It turns out that the community banks--those small (under $1 billion in assets), locally-focused financial institutions whom BizBox has veritably lionized these last several months--have been doing alright even now. According to Entrepreneur.com, over half saw an increase in deposits last month, and nearly that many saw new business customers (maybe BizBox readers!). To read our interview with Colorado community banker Dan Ford, click here; to read our very own Michael Taylor discuss how he found a small bank that would lend to his small business, click here.

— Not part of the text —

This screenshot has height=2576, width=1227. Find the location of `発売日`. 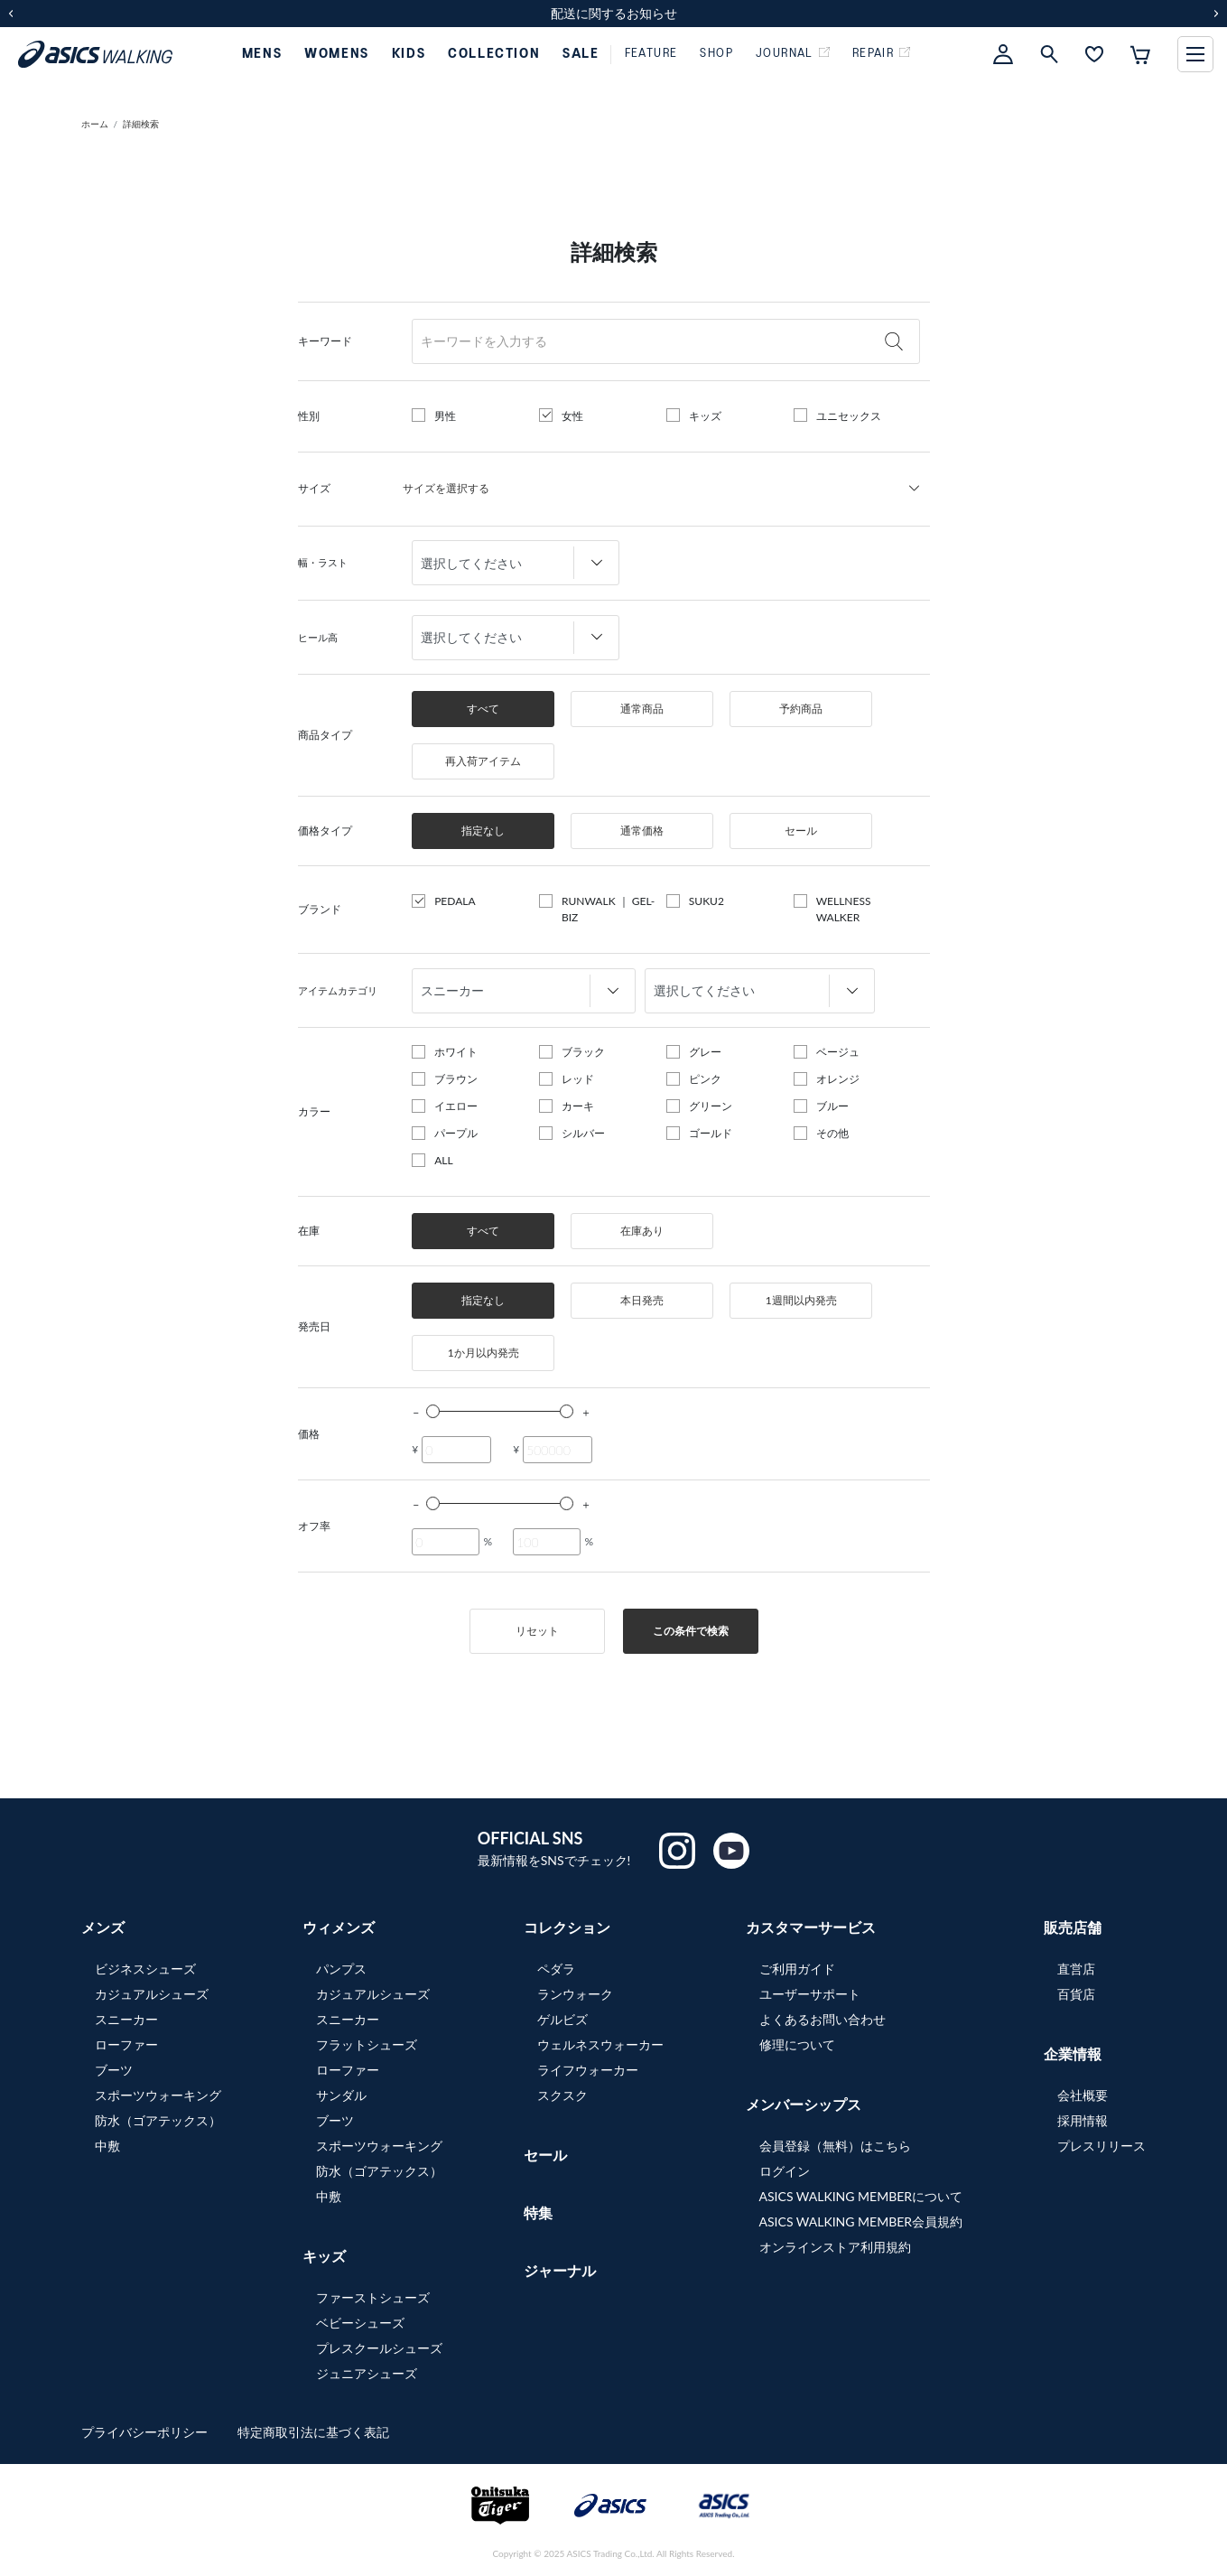 発売日 is located at coordinates (314, 1326).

Meanwhile, one thing we've noted about the community banks has been their great reluctance to take the money offered to banks as part of the federal government's Troubled Assets Relief Program. A main concern was the appearance of it (taking the money makes it look like you needed it and therefore are struggling). But another concern was the restrictions the federal government was imposing on recipients, including some that weren't even disclosed--as Dan Ford put it to us, "The contract said you would comply with all present conditions and all future conditions imposed. Well, have you ever signed a contract where they said they'll tell you what the terms are later???"
Now comes news that many banks, including small ones, that did elect to take TARP money now want to return it so that they do not have to comply with the conditions--especially feared future limits on foreclosures and the like. Looks like the community banks--the small businesses of the financial industry, and the ones frequently most available to the small businesses of other industries--were ahead of the game on this one, too.